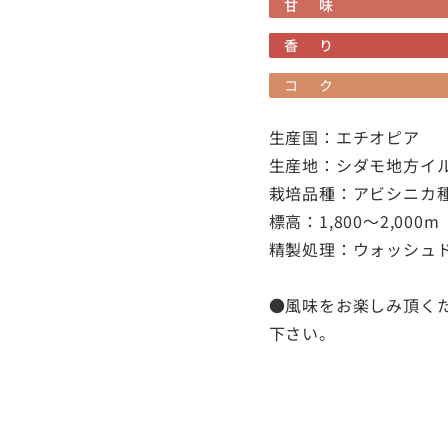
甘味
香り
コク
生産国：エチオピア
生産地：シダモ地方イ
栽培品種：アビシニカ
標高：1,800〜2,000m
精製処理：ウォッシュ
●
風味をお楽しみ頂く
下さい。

####################

Every record above should reappear exactly, with the pictures gone.

甘味
香り
コク
生産国：エチオピア
生産地：シダモ地方イ
栽培品種：アビシニカ
標高：1,800〜2,000m
精製処理：ウォッシュ
●
風味をお楽しみ頂く
下さい。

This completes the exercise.